ABSTRACT

Drug-resistant pathogenic Staphylococcus aureus (S. aureus) has severely threatened human health and arouses widespread concern. Sortase A (SrtA) is an essential virulence factor of S. aureus, which is responsible for the covalent anchoring of a variety of virulence-related proteins to the cell wall. SrtA has always been regarded as an ideal pharmacological target against S. aureus infections.
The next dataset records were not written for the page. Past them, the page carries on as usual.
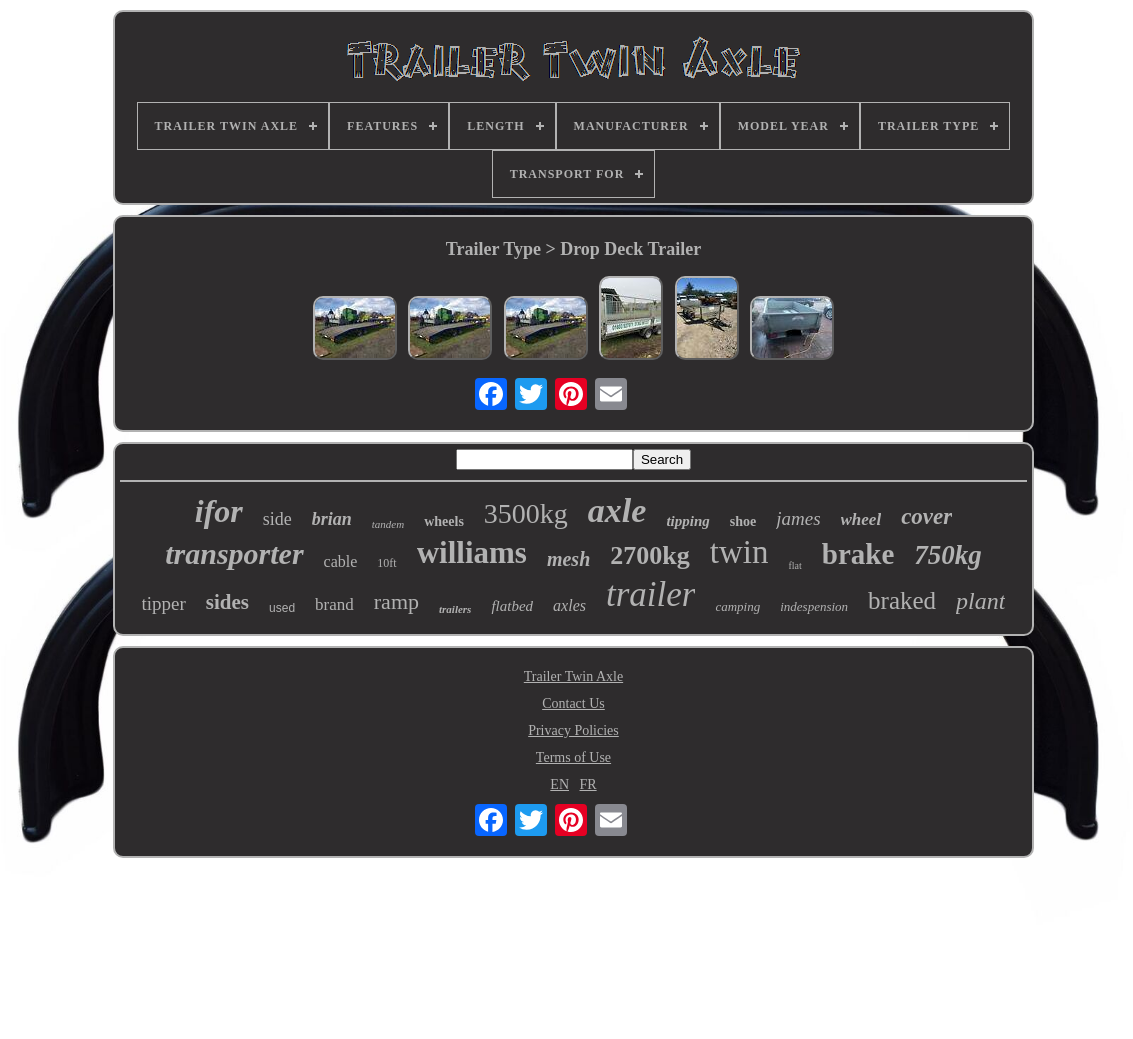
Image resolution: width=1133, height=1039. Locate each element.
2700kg (649, 555)
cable (341, 561)
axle (617, 510)
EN (559, 784)
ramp (396, 601)
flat (794, 565)
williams (472, 552)
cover (926, 516)
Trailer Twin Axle (573, 676)
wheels (444, 521)
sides (227, 602)
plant (980, 601)
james (798, 518)
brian (332, 519)
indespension (814, 606)
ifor (219, 511)
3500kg (526, 513)
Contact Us (573, 703)
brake (858, 554)
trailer (650, 594)
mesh (568, 559)
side (277, 519)
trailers (455, 609)
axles (569, 605)
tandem (388, 524)
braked (902, 600)
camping (737, 606)
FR (588, 784)
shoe (743, 521)
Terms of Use (573, 757)
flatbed (512, 606)
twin (739, 552)
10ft (386, 563)
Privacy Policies (573, 730)
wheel (861, 519)
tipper (164, 603)
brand (334, 604)
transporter (234, 553)
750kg (948, 555)
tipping (687, 521)
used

In this research, we have determined that orientin, a natural compound isolated from various medicinal plants, can effectively inhibit the activity of SrtA with an IC₅₀ of 50.44 ± 0.51 µM. We further demonstrated that orientin inhibited the binding of S. aureus to fibrinogen and diminished biofilm formation and the attaching of Staphylococcal protein A (SpA) to the cell wall in vitro. Using the fluorescence quenching assay, we demonstrated a direct interaction between orientin and SrtA. Further mechanistic studies revealed that the residues Glu-105, Thr-93, and Cys-184 were the key sites for the binding of SrtA to orientin. Importantly, we demonstrated that treatment with orientin attenuated S. aureus virulence of in vivo and protected mice against S. aureus-induced lethal pneumonia. These findings indicate that orientin is a potential drug to counter S. aureus infections and limit the development of drug resistance.

摘要

耐药性致病性金黄色葡萄球菌（S. aureus）严重威胁人类健康，引起广泛关注。Sortase A (SrtA) 是金黄色葡萄球菌的重要毒力因子，负责将多种毒力相关蛋白共价锚定到细胞壁上。SrtA 一直被认为是抗金黄色葡萄球菌感染的理想药理学靶点。在这项研究中，我们已经确定，从各种药用植物中分离出来的天然化合物荠菜素可以有效抑制 SrtA 的活性，IC ₅₀为 50.44 ± 0.51 µM。我们进一步证明了荠菜素抑制金黄色葡萄球菌的结合纤维蛋白原和减少的生物膜形成和葡萄球菌蛋白 A (SpA)在体外与细胞壁的附着。使用荧光猝灭测定，我们证明了荭草素和 SrtA 之间的直接相互作用。进一步的机理研究表明，残基 Glu-105、Thr-93 和 Cys-184 是 SrtA 与 orientin 结合的关键位点。重要的是，我们证明用荭草素治疗可减弱体内金黄色葡萄球菌的毒力，并保护小鼠免受金黄色葡萄球菌诱导的致死性肺炎。这些发现表明，荠菜素是一种对抗金黄色葡萄球菌感染和限制耐药性发展的潜在药物。